Варя становится своеобразным выразителем его внутренних переживаний: «…плакала она не из зависти, а из грустного сознания, что время ее уходит и, быть может, даже ушло». Время уходит не только для Вари – оно уходит для всех, для главного героя, толком не успевшего понять, что же такое жизнь, какова ее ценность, чем она прекрасна; осознать силу глубоких чувств; воспитать себя (!) как человека. И он подспудно осознает это, когда в преддверие утра, глядя на грустное лицо спящей жены, берется за дневник: одна только запись – «бедная Варя!» – как некий намек, как отзвук того сожаления, что наступит потом…

Жизнь не уступает «мертвому» языку, она продолжает борьбу, и расплата за столь явное ее игнорирование настигает главного героя. Со временем Никитин осознает глубину своего нравственного падения. Однажды ночью, после особенно неприятной беседы с женой в нем вновь просыпается собственное Я, и он понимает, что променял спокойствие вялотекущих дней на подлинную жизнь, сопряженную с душевными волнениями, тревогами и единственно поэтому достойную считаться настоящей:

«И ему страстно, до тоски вдруг захотелось в этот другой мир, чтобы самому работать где-нибудь на заводе или в большой мастерской, говорить с кафедры, сочинять, печатать, шуметь, утомляться, страдать… Ему захотелось чего-нибудь такого, что захватило бы его до забвения самого себя, до равнодушия к личному счастью, ощущения которого так однообразны».

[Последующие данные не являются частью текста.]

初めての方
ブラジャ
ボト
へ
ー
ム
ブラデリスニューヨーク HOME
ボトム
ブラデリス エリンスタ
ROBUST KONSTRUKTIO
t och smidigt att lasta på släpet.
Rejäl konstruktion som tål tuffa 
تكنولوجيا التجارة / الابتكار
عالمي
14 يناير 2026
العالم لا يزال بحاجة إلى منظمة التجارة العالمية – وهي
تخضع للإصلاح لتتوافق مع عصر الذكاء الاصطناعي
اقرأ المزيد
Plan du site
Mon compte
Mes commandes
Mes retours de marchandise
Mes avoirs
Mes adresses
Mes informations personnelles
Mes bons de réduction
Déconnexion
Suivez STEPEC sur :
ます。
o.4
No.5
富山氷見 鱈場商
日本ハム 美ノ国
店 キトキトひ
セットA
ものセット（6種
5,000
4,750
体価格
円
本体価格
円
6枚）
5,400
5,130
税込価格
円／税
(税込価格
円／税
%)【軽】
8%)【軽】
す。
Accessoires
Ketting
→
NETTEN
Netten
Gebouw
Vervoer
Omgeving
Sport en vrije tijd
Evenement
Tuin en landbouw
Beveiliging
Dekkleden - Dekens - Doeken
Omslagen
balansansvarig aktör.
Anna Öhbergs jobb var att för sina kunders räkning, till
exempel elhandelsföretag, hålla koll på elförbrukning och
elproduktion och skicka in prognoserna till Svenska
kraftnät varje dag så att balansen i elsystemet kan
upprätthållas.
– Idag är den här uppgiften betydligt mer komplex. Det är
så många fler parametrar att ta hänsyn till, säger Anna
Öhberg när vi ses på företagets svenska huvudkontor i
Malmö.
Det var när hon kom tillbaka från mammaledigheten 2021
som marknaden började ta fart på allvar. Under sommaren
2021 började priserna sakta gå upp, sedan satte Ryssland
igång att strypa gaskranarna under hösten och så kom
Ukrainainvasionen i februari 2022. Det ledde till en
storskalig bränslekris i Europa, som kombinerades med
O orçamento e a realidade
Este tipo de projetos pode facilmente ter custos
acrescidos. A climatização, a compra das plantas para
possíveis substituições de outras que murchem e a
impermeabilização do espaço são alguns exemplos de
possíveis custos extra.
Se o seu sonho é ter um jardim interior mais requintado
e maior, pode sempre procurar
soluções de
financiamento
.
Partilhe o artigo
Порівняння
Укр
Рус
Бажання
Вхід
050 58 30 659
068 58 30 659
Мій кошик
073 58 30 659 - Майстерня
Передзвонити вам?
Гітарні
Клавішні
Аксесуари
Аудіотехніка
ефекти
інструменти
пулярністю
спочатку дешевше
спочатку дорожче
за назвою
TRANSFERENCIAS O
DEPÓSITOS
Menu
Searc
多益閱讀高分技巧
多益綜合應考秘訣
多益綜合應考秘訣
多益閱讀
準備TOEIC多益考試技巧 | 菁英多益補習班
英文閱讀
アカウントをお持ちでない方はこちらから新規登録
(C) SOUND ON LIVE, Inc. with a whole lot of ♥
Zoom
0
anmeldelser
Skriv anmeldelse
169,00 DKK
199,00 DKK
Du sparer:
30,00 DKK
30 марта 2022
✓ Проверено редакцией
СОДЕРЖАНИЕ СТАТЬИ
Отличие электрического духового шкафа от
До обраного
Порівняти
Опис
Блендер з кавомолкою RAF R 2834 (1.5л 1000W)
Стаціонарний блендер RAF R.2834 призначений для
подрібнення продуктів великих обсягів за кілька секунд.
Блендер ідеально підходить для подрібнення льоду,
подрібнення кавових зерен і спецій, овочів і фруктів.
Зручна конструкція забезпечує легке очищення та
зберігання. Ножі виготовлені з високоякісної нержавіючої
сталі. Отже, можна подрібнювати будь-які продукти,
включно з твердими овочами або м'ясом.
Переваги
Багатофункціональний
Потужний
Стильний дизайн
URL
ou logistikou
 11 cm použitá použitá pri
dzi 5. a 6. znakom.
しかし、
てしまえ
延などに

Мы так и не узнаем, чем закончится эта борьба между человеком и навязанным ему извне дискурсом. Но необходимость такой борьбы ясна и неизбежна: человек должен дать себе самому право выбора. Не руководствоваться писаными и неписаными истинами, не жить, как все, слепо подчиняясь чужой указке, внушаемой «средним» языковым сознанием. Именно в этом и заключается тот горький урок, преподанный читателям «учителем словесности».